Long before Alexander's column appeared, Civil Rights Commission vice chair Abigail Thernstrom, a conservative Bush appointee, repeatedly debunked and blasted the right-wing “fantasies” of “toppl[ing]” the Obama administration over the NBPP non-scandal. Thenstrom's name does not appear in Alexander's column.

And, as Salon's Joan Walsh has reported, Alexander touted a reader complaint about the Post's lack of coverage of the non-scandal without revealing that reader's partisan background:

The Post's “silence,” Alexander complains, “prompted many readers to accuse The Post of a double standard. Royal S. Dellinger of Olney said that if the controversy had involved Bush administration Attorney General John D. Ashcroft, 'Lord, there'd have been editorials and stories, and it would go on for months.'”

First, a note to Alexander: Royal S. Dellinger of Olney, a former Reagan administration labor official, was last seen online attacking federal mortgage insurers Fannie Mae and Freddie Mac, and complaining about President Obama in Sarah Palin's words: “We have a community organizer running the government, and I ask, ”Does the response to the Gulf oil spill look organized?'" Though the letter was apparently written to the Wall St. Journal, I only found it posted online at Sigforum.com, a Web site for Sig Sauer gun enthusiasts (who don't seem terribly enthused about Obama). Dellinger is apparently a regular righty letter to the editor writer,defending the Tea Party and opposing cap and trade legislation. Ironically, two years ago he was also quoted in former Post ombudswoman Deborah Howell's column complaining that the Post had been too easy on Rev. Jeremiah Wright. (Why not just make Dellinger the Post ombudsman?)

Gee, sort of seems like Alexander should have disclosed Dellinger's background, doesn't it?

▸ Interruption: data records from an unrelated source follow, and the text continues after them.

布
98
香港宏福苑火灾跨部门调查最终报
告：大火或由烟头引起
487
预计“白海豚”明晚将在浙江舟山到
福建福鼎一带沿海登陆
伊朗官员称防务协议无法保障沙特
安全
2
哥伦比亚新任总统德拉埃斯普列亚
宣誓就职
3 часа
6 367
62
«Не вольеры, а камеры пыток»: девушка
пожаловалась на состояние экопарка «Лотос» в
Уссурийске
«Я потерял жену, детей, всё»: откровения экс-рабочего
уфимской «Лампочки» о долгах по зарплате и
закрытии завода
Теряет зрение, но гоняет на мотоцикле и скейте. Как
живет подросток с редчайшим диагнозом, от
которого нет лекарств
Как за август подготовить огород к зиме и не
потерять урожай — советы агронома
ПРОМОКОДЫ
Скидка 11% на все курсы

This, by the way, is not the first time Andrew Alexander has criticized the Washington Post for being too slow to repeat bogus right-wing attacks. Last September, Alexander devoted a column to criticizing the Post for taking too long to parrot the right's attacks on ACORN, noting “several explosive hidden-camera videos” of ACORN “employees giving tax advice to young conservative activists posing as a prostitute and her pimp.” The Post, Alexander suggested, “simply [doesn't] pay sufficient attention to conservative media or viewpoints.”

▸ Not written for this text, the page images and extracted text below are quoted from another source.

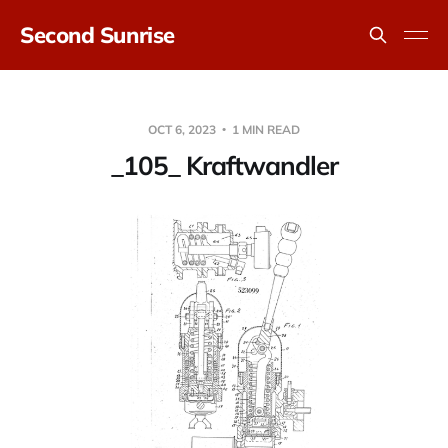
Second Sunrise
OCT 6, 2023
1 MIN READ
_105_ Kraftwandler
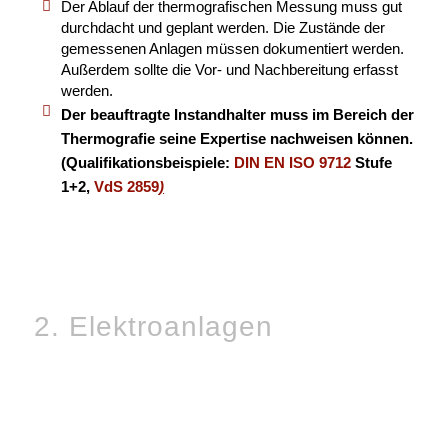
Der Ablauf der thermografischen Messung muss gut
durchdacht und geplant werden. Die Zustände der
gemessenen Anlagen müssen dokumentiert werden.
Außerdem sollte die Vor- und Nachbereitung erfasst
werden.
Der beauftragte Instandhalter muss im Bereich der
Thermografie seine Expertise nachweisen können.
(Qualifikationsbeispiele:
DIN EN ISO 9712
Stufe
1+2,
VdS 2859
)
2. Elektroanlagen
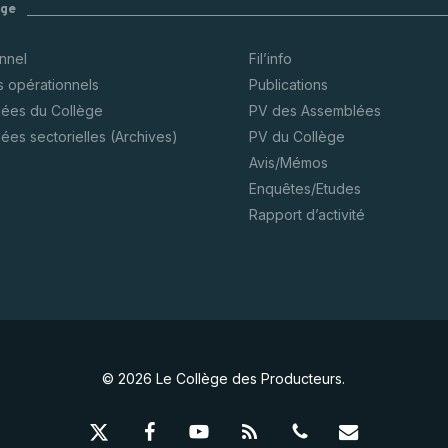
ège
onnel
Fil’info
s opérationnels
Publications
ées du Collège
PV des Assemblées
ées sectorielles (Archives)
PV du Collège
Avis/Mémos
Enquêtes/Etudes
Rapport d’activité
© 2026 Le Collège des Producteurs.
x-
facebook
youtube
RSS
phone
email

But it turned out that those tapes, according to prosecutors, had been “edited” by the conservative activists in order “to meet their agenda.” One of the activists ended up pleading guilty to breaking the law during one of his undercover stunts. They are, in short, entirely untrustworthy.

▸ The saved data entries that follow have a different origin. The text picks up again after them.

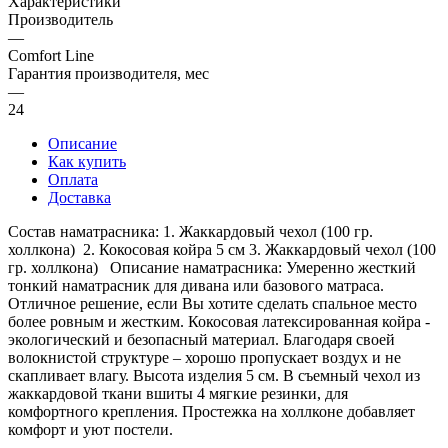
Характеристики
Производитель
—
Comfort Line
Гарантия производителя, мес
—
24
Описание
Как купить
Оплата
Доставка
Состав наматрасника: 1. Жаккардовый чехол (100 гр.
холлкона) 2. Кокосовая койра 5 см 3. Жаккардовый чехол (100
гр. холлкона) Описание наматрасника: Умеренно жесткий
тонкий наматрасник для дивана или базового матраса.
Отличное решение, если Вы хотите сделать спальное место
более ровным и жестким. Кокосовая латексированная койра -
экологический и безопасный материал. Благодаря своей
волокнистой структуре – хорошо пропускает воздух и не
скапливает влагу. Высота изделия 5 см. В съемный чехол из
жаккардовой ткани вшиты 4 мягкие резинки, для
комфортного крепления. Простежка на холлконе добавляет
комфорт и уют постели.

Did Andrew Alexander follow up on his column once it became clear that the ACORN story was bunk and the conservative activists whose videos he touted were merely scam artists? Nope. He hasn't written a word about the story since his column last September that chided the Post for not paying more attention to the likes of James O'Keefe. He just moved on to promoting the latest bogus conservative attack.

UPDATE: And Alexander completely ignored the obvious race-baiting at the heart of this bogus story.